Activity: From the first line to the last, give the material again exactly, without the images.

Data records:
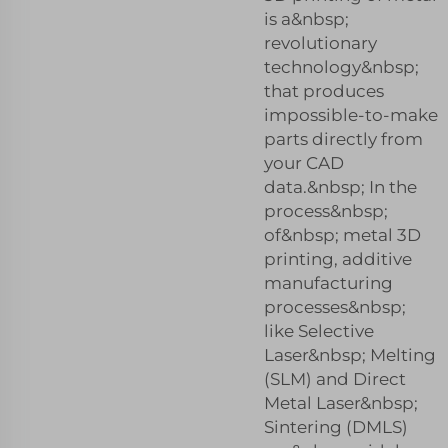
is a&nbsp;
revolutionary
technology&nbsp;
that produces
impossible-to-make
parts directly from
your CAD
data.&nbsp; In the
process&nbsp;
of&nbsp; metal 3D
printing, additive
manufacturing
processes&nbsp;
like Selective
Laser&nbsp; Melting
(SLM) and Direct
Metal Laser&nbsp;
Sintering (DMLS)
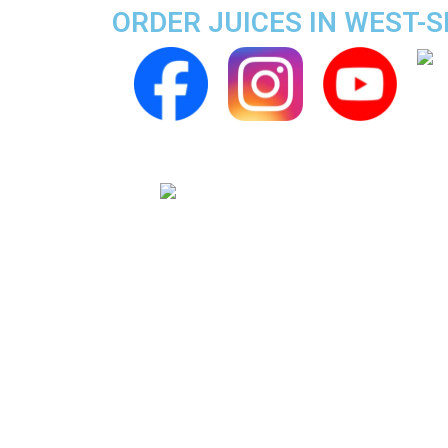
ORDER JUICES IN WEST-S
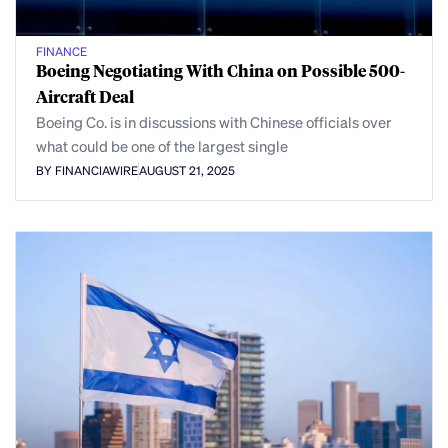
FINANCE
Boeing Negotiating With China on Possible 500-
Aircraft Deal
Boeing Co. is in discussions with Chinese officials over
what could be one of the largest single
BY FINANCIAWIRE
AUGUST 21, 2025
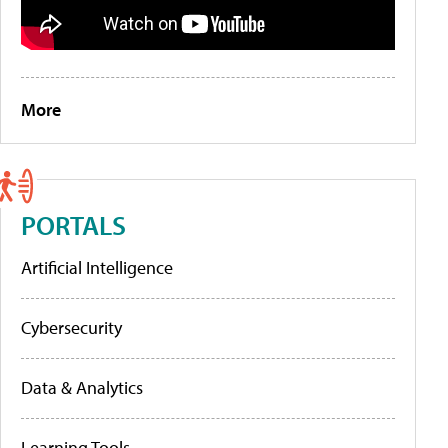
More
PORTALS
Artificial Intelligence
Cybersecurity
Data & Analytics
Learning Tools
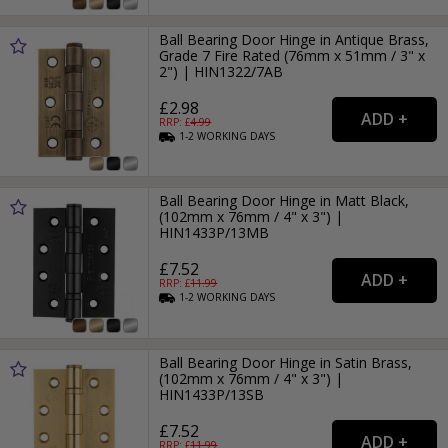
Ball Bearing Door Hinge in Antique Brass,
Grade 7 Fire Rated (76mm x 51mm / 3" x
2") | HIN1322/7AB
£2.98
RRP: £
4.99
1-2
WORKING
DAYS
Ball Bearing Door Hinge in Matt Black,
(102mm x 76mm / 4" x 3") |
HIN1433P/13MB
£7.52
RRP: £
11.99
1-2
WORKING
DAYS
Ball Bearing Door Hinge in Satin Brass,
(102mm x 76mm / 4" x 3") |
HIN1433P/13SB
£7.52
RRP: £
11.99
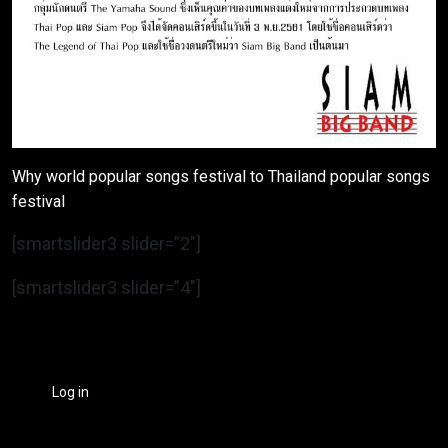
Why world popular songs festival to Thailand popular songs
festival
[smartslider3 slider=”2″]
[smartslider3 slider=”4″]
Log in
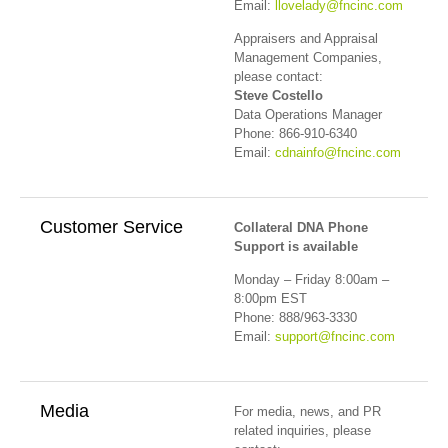
Email:
llovelady@fncinc.com
Appraisers and Appraisal
Management Companies,
please contact:
Steve Costello
Data Operations Manager
Phone: 866-910-6340
Email:
cdnainfo@fncinc.com
Customer Service
Collateral DNA Phone
Support is available
Monday – Friday 8:00am –
8:00pm EST
Phone: 888/963-3330
Email:
support@fncinc.com
Media
For media, news, and PR
related inquiries, please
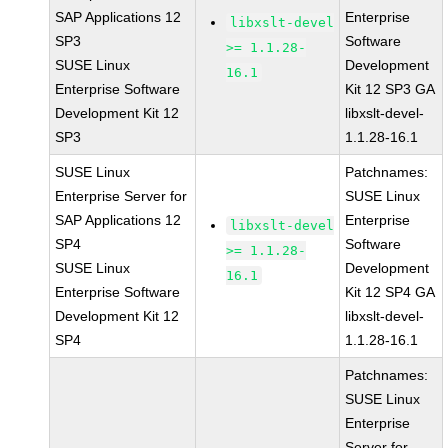
SAP Applications 12
Enterprise
libxslt-devel
SP3
Software
>= 1.1.28-
SUSE Linux
Development
16.1
Enterprise Software
Kit 12 SP3 GA
Development Kit 12
libxslt-devel-
SP3
1.1.28-16.1
SUSE Linux
Patchnames:
Enterprise Server for
SUSE Linux
SAP Applications 12
Enterprise
libxslt-devel
SP4
Software
>= 1.1.28-
SUSE Linux
Development
16.1
Enterprise Software
Kit 12 SP4 GA
Development Kit 12
libxslt-devel-
SP4
1.1.28-16.1
Patchnames:
SUSE Linux
Enterprise
Server for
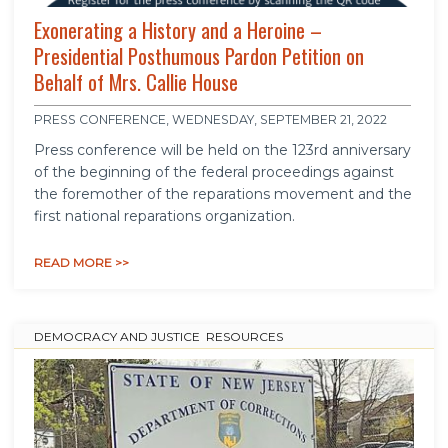
Exonerating a History and a Heroine –
Presidential Posthumous Pardon Petition on
Behalf of Mrs. Callie House
PRESS CONFERENCE, WEDNESDAY, SEPTEMBER 21, 2022
Press conference will be held on the 123rd anniversary
of the beginning of the federal proceedings against
the foremother of the reparations movement and the
first national reparations organization.
READ MORE >>
DEMOCRACY AND JUSTICE
,
RESOURCES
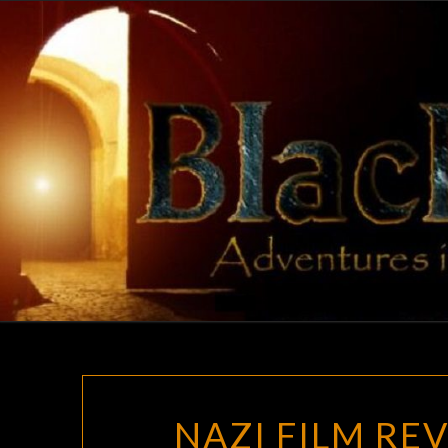
Skip
to
content
NAZI FILM RE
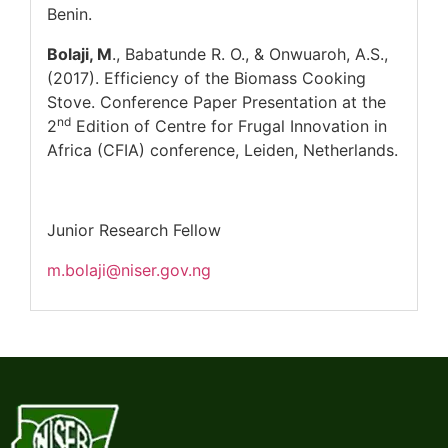
Benin.
Bolaji, M
., Babatunde R. O., & Onwuaroh, A.S.,
(2017). Efficiency of the Biomass Cooking
Stove. Conference Paper Presentation at the
nd
2
Edition of Centre for Frugal Innovation in
Africa (CFIA) conference, Leiden, Netherlands.
Junior Research Fellow
m.bolaji@niser.gov.ng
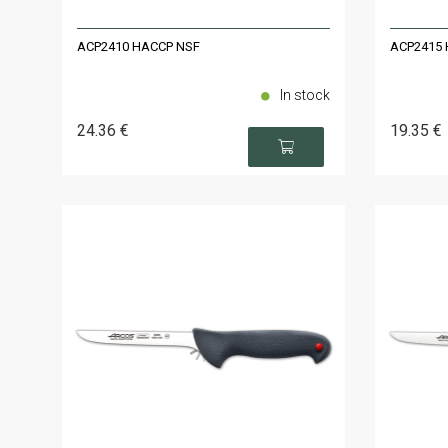
ACP2410 HACCP NSF
ACP2415 
In stock
24
.36
€
19
.35
€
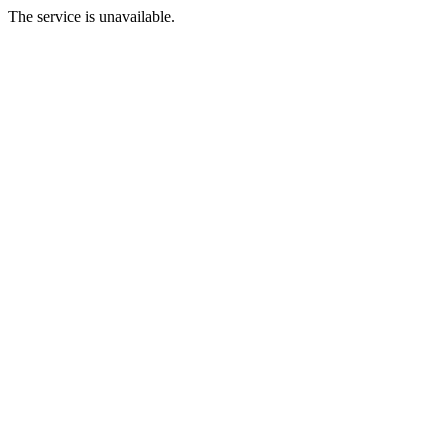
The service is unavailable.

The answer:
is a&nbsp;
revolutionary
technology&nbsp;
that produces
impossible-to-make
parts directly from
your CAD
data.&nbsp; In the
process&nbsp;
of&nbsp; metal 3D
printing, additive
manufacturing
processes&nbsp;
like Selective
Laser&nbsp; Melting
(SLM) and Direct
Metal Laser&nbsp;
Sintering (DMLS)
ORDER JUICES IN WEST-S
FINANCE
Boeing Negotiating With China on Possible 500-
Aircraft Deal
Boeing Co. is in discussions with Chinese officials over
what could be one of the largest single
BY FINANCIAWIRE
AUGUST 21, 2025
More
PORTALS
Artificial Intelligence
Cybersecurity
Data & Analytics
Learning Tools
Ball Bearing Door Hinge in Antique Brass,
Grade 7 Fire Rated (76mm x 51mm / 3" x
2") | HIN1322/7AB
£2.98
RRP: £
4.99
1-2
WORKING
DAYS
Ball Bearing Door Hinge in Matt Black,
(102mm x 76mm / 4" x 3") |
HIN1433P/13MB
£7.52
RRP: £
11.99
1-2
WORKING
DAYS
Ball Bearing Door Hinge in Satin Brass,
(102mm x 76mm / 4" x 3") |
HIN1433P/13SB
£7.52
RRP: £
11.99
Why world popular songs festival to Thailand popular songs
festival
[smartslider3 slider=”2″]
[smartslider3 slider=”4″]
Log in
Email:
llovelady@fncinc.com
Appraisers and Appraisal
Management Companies,
please contact:
Steve Costello
Data Operations Manager
Phone: 866-910-6340
Email:
cdnainfo@fncinc.com
Customer Service
Collateral DNA Phone
Support is available
Monday – Friday 8:00am –
8:00pm EST
Phone: 888/963-3330
Email:
support@fncinc.com
Media
For media, news, and PR
related inquiries, please
SAP Applications 12
Enterprise
libxslt-devel
SP3
Software
>= 1.1.28-
SUSE Linux
Development
16.1
Enterprise Software
Kit 12 SP3 GA
Development Kit 12
libxslt-devel-
SP3
1.1.28-16.1
SUSE Linux
Patchnames:
Enterprise Server for
SUSE Linux
SAP Applications 12
Enterprise
libxslt-devel
SP4
Software
>= 1.1.28-
SUSE Linux
Development
16.1
Enterprise Software
Kit 12 SP4 GA
Development Kit 12
libxslt-devel-
SP4
1.1.28-16.1
Patchnames:
SUSE Linux
Enterprise
Server for
Exonerating a History and a Heroine –
Presidential Posthumous Pardon Petition on
Behalf of Mrs. Callie House
PRESS CONFERENCE, WEDNESDAY, SEPTEMBER 21, 2022
Press conference will be held on the 123rd anniversary
of the beginning of the federal proceedings against
the foremother of the reparations movement and the
first national reparations organization.
READ MORE >>
DEMOCRACY AND JUSTICE
,
RESOURCES
Skip
to
content
NAZI FILM RE
Benin.
Bolaji, M
., Babatunde R. O., & Onwuaroh, A.S.,
(2017). Efficiency of the Biomass Cooking
Stove. Conference Paper Presentation at the
nd
2
Edition of Centre for Frugal Innovation in
Africa (CFIA) conference, Leiden, Netherlands.
Junior Research Fellow
m.bolaji@niser.gov.ng
ACP2410 HACCP NSF
ACP2415 
In stock
24
.36
€
19
.35
€
The service is unavailable.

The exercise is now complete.